Bak and Bax, pro-apoptotic members of the Bcl-2 family are required for mitochondrial pore formation during apoptotic cell death. Whereas Bak is a mitochondrial outer membrane protein, Bax is predominantly cytosolic in healthy cells. Both proteins become activated (i.e. conversion into a pore-forming protein) by the binding of BH3-only relatives at a hydrophobic surface groove (α2-α5). We recently identified an antibody (7D10) that can also directly activate Bak by binding to the α1-α2 loop. Binding was followed by displacement of the Bak α1 helix, as revealed by biochemical studies and a structural model of Fab bound to Bak. To examine the possibility of developing the antibody as therapeutic, smaller derivatives of 7D10 (Fab and scFv) were generated and found to trigger Bak activation in biochemical assays, and in cells. Ongoing studies are examining approaches for intracellular delivery of functional 7D10 fragments.

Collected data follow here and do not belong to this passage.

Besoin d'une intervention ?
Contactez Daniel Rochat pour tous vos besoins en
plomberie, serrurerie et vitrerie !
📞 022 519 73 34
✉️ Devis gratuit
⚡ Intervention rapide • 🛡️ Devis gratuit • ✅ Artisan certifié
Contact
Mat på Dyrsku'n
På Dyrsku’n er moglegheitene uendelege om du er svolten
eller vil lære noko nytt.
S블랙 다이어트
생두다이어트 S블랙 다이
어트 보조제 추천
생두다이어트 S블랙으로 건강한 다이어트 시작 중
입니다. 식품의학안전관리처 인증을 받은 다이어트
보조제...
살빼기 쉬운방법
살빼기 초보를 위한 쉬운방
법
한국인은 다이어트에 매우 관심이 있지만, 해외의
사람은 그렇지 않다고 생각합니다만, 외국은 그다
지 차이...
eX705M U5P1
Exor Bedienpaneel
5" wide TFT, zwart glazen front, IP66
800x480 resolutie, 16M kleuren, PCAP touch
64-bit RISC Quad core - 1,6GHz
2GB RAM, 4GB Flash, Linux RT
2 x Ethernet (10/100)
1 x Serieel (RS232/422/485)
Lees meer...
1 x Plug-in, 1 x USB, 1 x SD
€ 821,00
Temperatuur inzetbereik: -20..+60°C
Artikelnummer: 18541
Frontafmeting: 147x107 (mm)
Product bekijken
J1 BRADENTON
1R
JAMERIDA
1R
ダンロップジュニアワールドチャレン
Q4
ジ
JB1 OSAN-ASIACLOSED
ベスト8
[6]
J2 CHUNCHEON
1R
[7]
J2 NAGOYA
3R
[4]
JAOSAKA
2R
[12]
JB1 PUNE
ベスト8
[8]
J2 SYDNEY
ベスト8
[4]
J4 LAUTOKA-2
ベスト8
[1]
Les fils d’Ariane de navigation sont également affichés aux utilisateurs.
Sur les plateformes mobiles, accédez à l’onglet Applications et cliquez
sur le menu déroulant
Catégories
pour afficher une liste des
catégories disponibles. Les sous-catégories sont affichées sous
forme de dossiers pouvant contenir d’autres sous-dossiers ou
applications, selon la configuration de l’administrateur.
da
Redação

Intriguingly, antibodies to the Bax α1-α2 loop could also unfold α1 as revealed by crystal structures, but blocked Bax translocation to mitochondria. Conformation changes detected by limited proteolysis suggested that antibody binding on one side of the molecule (α1-α2 loop) allosterically altered the other side of the molecule to prevent exposure of the C-terminal transmembrane domain.
Thus, our study is the first to identify an antibody that induces global protein unfolding in Bak to induce apoptosis, as well as antibodies that inhibit Bax-mediated apoptosis. These antibodies present new tools to study Bak and Bax function, and avenues for the development of novel antibody formats to modulate apoptosis.